Instructions to follow: A word-for-word restatement of the data is what is needed.

BEGIN Data records

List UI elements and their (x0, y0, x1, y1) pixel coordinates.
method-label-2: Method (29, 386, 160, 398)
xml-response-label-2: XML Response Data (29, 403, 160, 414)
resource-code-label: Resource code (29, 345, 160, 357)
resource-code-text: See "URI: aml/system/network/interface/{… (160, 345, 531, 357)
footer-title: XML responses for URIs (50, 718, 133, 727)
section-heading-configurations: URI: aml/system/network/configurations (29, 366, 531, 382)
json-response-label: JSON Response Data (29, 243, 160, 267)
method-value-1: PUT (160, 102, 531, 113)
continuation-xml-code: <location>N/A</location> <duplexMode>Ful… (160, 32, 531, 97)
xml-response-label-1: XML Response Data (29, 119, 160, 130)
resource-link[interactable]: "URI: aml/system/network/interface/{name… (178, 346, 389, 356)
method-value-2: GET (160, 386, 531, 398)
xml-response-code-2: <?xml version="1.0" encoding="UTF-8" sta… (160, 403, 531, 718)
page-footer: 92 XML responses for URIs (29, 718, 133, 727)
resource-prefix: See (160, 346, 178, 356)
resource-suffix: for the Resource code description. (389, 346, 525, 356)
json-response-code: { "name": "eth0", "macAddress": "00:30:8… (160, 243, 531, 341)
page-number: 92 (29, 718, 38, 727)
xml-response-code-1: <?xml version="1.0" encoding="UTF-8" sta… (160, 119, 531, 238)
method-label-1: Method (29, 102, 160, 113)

END Data records

Answer section:
List UI elements and their (x0, y0, x1, y1) pixel coordinates.
method-label-2: Method (29, 386, 160, 398)
xml-response-label-2: XML Response Data (29, 403, 160, 414)
resource-code-label: Resource code (29, 345, 160, 357)
resource-code-text: See "URI: aml/system/network/interface/{… (160, 345, 531, 357)
footer-title: XML responses for URIs (50, 718, 133, 727)
section-heading-configurations: URI: aml/system/network/configurations (29, 366, 531, 382)
json-response-label: JSON Response Data (29, 243, 160, 267)
method-value-1: PUT (160, 102, 531, 113)
continuation-xml-code: <location>N/A</location> <duplexMode>Ful… (160, 32, 531, 97)
xml-response-label-1: XML Response Data (29, 119, 160, 130)
resource-link[interactable]: "URI: aml/system/network/interface/{name… (178, 346, 389, 356)
method-value-2: GET (160, 386, 531, 398)
xml-response-code-2: <?xml version="1.0" encoding="UTF-8" sta… (160, 403, 531, 718)
page-footer: 92 XML responses for URIs (29, 718, 133, 727)
resource-prefix: See (160, 346, 178, 356)
resource-suffix: for the Resource code description. (389, 346, 525, 356)
json-response-code: { "name": "eth0", "macAddress": "00:30:8… (160, 243, 531, 341)
page-number: 92 (29, 718, 38, 727)
xml-response-code-1: <?xml version="1.0" encoding="UTF-8" sta… (160, 119, 531, 238)
method-label-1: Method (29, 102, 160, 113)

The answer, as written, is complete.